** SUPPLIED MATERIAL follows **

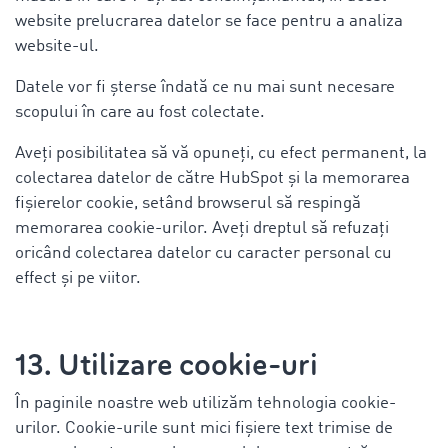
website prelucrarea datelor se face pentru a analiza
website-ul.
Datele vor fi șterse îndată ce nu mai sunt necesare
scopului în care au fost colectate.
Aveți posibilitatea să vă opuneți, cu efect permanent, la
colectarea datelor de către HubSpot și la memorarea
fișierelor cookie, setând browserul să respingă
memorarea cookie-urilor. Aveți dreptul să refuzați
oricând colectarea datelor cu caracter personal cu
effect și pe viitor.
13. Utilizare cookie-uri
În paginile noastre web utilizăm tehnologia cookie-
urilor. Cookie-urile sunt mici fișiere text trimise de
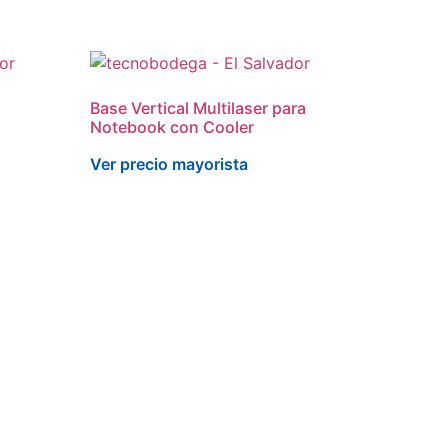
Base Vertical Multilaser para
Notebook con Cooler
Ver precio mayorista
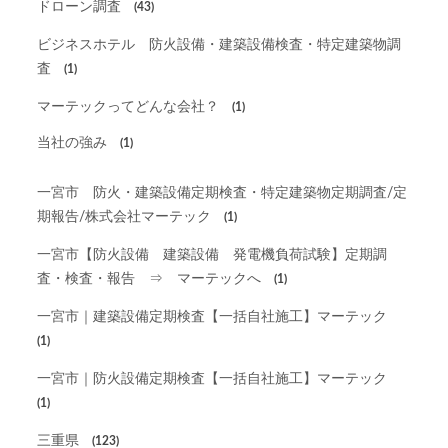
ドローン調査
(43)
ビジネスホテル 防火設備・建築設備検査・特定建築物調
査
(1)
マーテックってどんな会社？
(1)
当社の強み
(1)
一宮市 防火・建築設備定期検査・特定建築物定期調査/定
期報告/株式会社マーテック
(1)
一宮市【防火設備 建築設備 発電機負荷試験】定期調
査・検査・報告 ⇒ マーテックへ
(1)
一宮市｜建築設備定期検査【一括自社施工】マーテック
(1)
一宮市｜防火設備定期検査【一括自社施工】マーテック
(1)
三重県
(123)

** End of SUPPLIED MATERIAL **
** SUPPLIED MATERIAL follows **

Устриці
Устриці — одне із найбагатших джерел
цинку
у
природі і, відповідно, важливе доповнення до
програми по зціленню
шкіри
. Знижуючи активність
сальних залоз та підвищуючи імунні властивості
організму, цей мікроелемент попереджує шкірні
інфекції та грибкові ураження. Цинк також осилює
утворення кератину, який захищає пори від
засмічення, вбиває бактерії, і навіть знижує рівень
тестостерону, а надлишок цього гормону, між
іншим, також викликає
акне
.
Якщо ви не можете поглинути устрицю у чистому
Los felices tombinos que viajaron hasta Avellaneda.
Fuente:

** End of SUPPLIED MATERIAL **
** SUPPLIED MATERIAL follows **

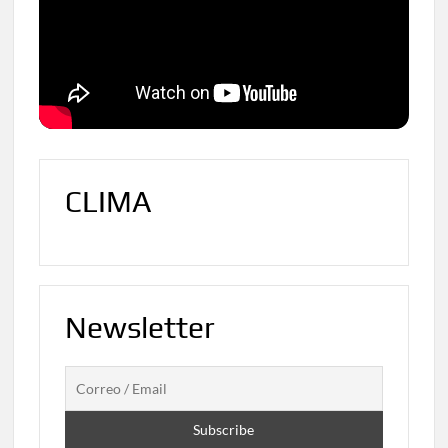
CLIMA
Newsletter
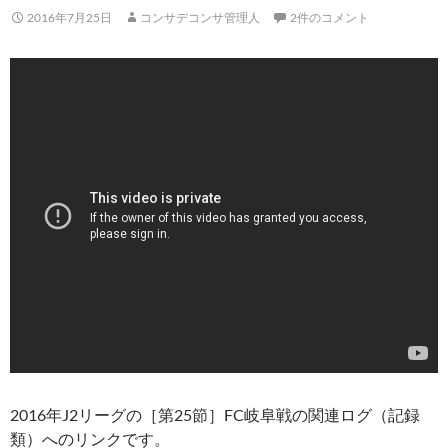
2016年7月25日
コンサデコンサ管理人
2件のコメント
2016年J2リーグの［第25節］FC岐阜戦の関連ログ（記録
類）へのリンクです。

** End of SUPPLIED MATERIAL **

WHAT THIS TASK INVOLVES
Start with the line above that contains "website-ul." and stop after the line that contains "effect și pe viitor.". Output those lines exactly, and only those.

ANSWER TO THIS PROBLEM
website-ul.
Datele vor fi șterse îndată ce nu mai sunt necesare
scopului în care au fost colectate.
Aveți posibilitatea să vă opuneți, cu efect permanent, la
colectarea datelor de către HubSpot și la memorarea
fișierelor cookie, setând browserul să respingă
memorarea cookie-urilor. Aveți dreptul să refuzați
oricând colectarea datelor cu caracter personal cu
effect și pe viitor.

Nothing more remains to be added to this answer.